If they publish it on their website I'll add it to the Fixed Term Lump sum thread. 

With the Anglo-Irish 5% one year account announced today things might be getting a little more attractive in this category.


----------



## eileen alana (3 Jan 2008)

*Re: Nationwide - One Year Fixed Rate Interest Bond -5.10%*

As it's only effective for the last few days, they will probably have it on their website very shortly


----------



## collis (7 Jan 2008)

*Re: Nationwide - One Year Fixed Rate Interest Bond -5.10%*

Hi,

any update on this (can't find it on the website..) ?

Thanks
C


----------



## eileen alana (7 Jan 2008)

*Re: Nationwide - One Year Fixed Rate Interest Bond -5.10%*

It's unusual they haven't got it on website by now.  I opened up the 'one year fixed term bond' on Saturday morning at my local branch and I am delighted to have found a new home for my rabo funds. Why not call them to ask for details, all you need to open up one of the fixed rate accounts  is one photo id, one proof of address and your pps number.


----------



## Godfather (8 Jan 2008)

*Re: Nationwide - One Year Fixed Rate Interest Bond -5.10%*

I agree. Great thread. Thank you v. much!


----------



## rdrr (8 Jan 2008)

*Re: Nationwide - One Year Fixed Rate Interest Bond -5.10%*

Just took one out today - rate is 5.10% for one year alright.

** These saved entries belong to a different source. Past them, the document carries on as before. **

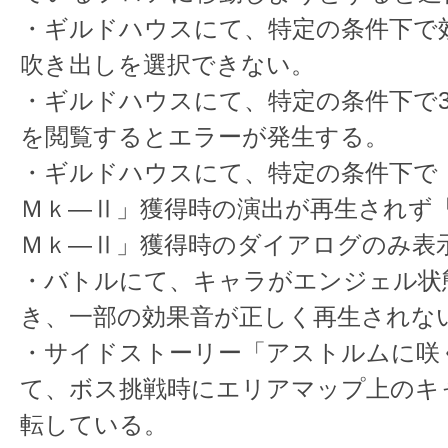
・ギルドハウスにて、特定の条件下で
吹き出しを選択できない。
・ギルドハウスにて、特定の条件下で3
を閲覧するとエラーが発生する。
・ギルドハウスにて、特定の条件下
Ｍｋ―Ⅱ」獲得時の演出が再生され
Ｍｋ―Ⅱ」獲得時のダイアログのみ表
・バトルにて、キャラがエンジェル状
き、一部の効果音が正しく再生されな
・サイドストーリー「アストルムに咲
て、ボス挑戦時にエリアマップ上のキ
転している。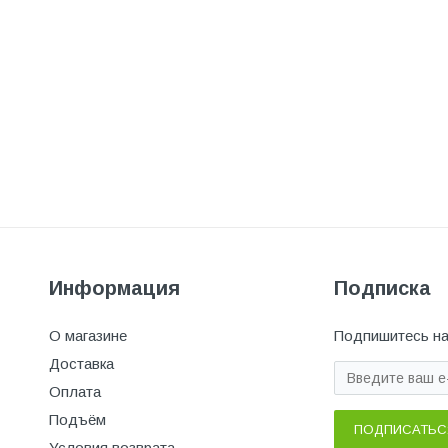
Информация
Подписка
О магазине
Подпишитесь на
Доставка
Оплата
Подъём
ПОДПИСАТЬС
Условия возврата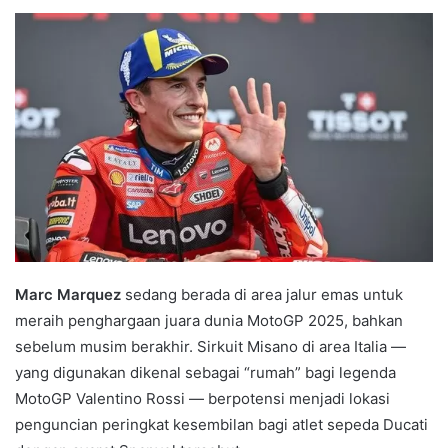
e
n
d
a
n
e
m
a
i
l
Marc Marquez
sedang berada di area jalur emas untuk
meraih penghargaan juara dunia MotoGP 2025, bahkan
sebelum musim berakhir. Sirkuit Misano di area Italia —
yang digunakan dikenal sebagai “rumah” bagi legenda
MotoGP Valentino Rossi — berpotensi menjadi lokasi
penguncian peringkat kesembilan bagi atlet sepeda Ducati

Posters outside branch were not up to date even but revised rates were available inside.


----------



## ionapaul (9 Jan 2008)

*Re: Nationwide - One Year Fixed Rate Interest Bond -5.10%*

If one was to open a One Year Fixed Rate Interest Bond share account and become a member of the society, would one then benefit from demutualisation should it occur, or would you still have to wait for a number of years before you become eligible?  Also, once the 1 year is over, does the bond 'roll-over' into a new 1 year period without further withdrawals for 12 months or can you then withdraw your money anything after the 1 year is up and not suffer?


----------



## ClubMan (9 Jan 2008)

*Re: Nationwide - One Year Fixed Rate Interest Bond -5.10%*



ionapaul said:


> If one was to open a One Year Fixed Rate Interest Bond share account and become a member of the society, would one then benefit from demutualisation should it occur, or would you still have to wait for a number of years before you become eligible?


Probably not - as far as I know savers will most likely (or definitely under _BS_ legislation?) have to be at least two years with the society to qualify.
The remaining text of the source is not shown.